According to DARPA, the Next-Generation Non-Surgical Neurotechnology (or simply N3) programme ­– scheduled to conclude within the next four years – aims to combine the processing capacity of computers with the human ability to adapt to complex situations.

Needless to say, our ancestors have been honing their everyday tools for millennia, making them evermore sophisticated, yet even the systems we have at our disposal today require some form of physical means to control them.

“What neural interfaces promise is a richer, more powerful and more natural experience in which our brains effectively become the tool,” said AL Emondi, Programme Manager at DARPA’s Biological Technologies Office.

DARPA aims to bring the highly sought after brain-computer interface to the battlefield within the next four years or so. Image credit: U.S. Army Cyber Command via Flickr, Public Domain

The programme is scheduled to comprise two equally significant parts: the development of non-invasive systems which do not require any direct intervention within the human body, and the design of minutely invasive systems which may necessitate the users to ingest specific chemicals to allow external sensors to read their brain activity.

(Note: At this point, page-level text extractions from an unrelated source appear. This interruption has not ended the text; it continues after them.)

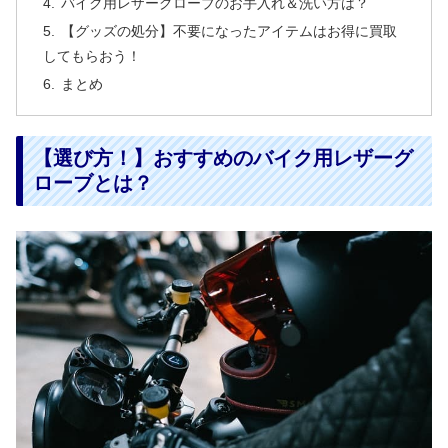
バイク用レザーグローブのお手入れ＆洗い方は？
【グッズの処分】不要になったアイテムはお得に買取
してもらおう！
まとめ
【選び方！】おすすめのバイク用レザーグ
ローブとは？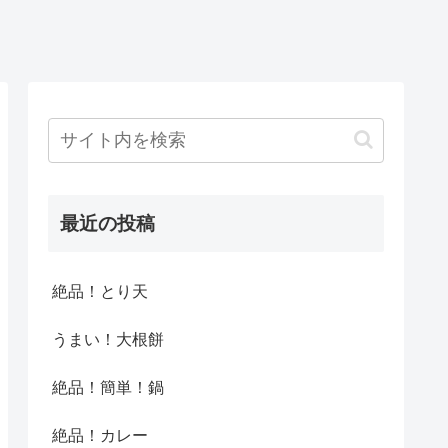
最近の投稿
絶品！とり天
うまい！大根餅
絶品！簡単！鍋
絶品！カレー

Privacy (and cognitive autonomy) issues aside, the bi-directional interfaces of the future could provide military personnel with the ability to effortlessly control battle drones or remotely deployed robots, or even to monitor different parts of a computer network using their physical bodies as sensors.

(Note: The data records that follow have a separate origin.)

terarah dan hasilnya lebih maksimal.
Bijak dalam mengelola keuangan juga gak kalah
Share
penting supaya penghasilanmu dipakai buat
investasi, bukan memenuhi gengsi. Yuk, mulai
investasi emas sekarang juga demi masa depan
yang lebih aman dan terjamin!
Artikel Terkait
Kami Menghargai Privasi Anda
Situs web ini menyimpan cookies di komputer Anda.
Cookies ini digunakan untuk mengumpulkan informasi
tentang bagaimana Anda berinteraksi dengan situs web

With the highest cyber-security and health and safety principles in mind, selected teams will develop neural interfaces to imbue the users with a form of synaesthesia – allowing them to, say, “hear” a cyber-attack, or to experience it in some other fundamentally embodied way.

The new interfaces are likely to become a rather bigger deal than merely a novel way of controlling a piece of machinery. “As we approach a future in which increasingly autonomous systems will play a greater role in military operations, neural interface technology can help war-fighters build a more intuitive interaction with these systems,” concluded Emondi.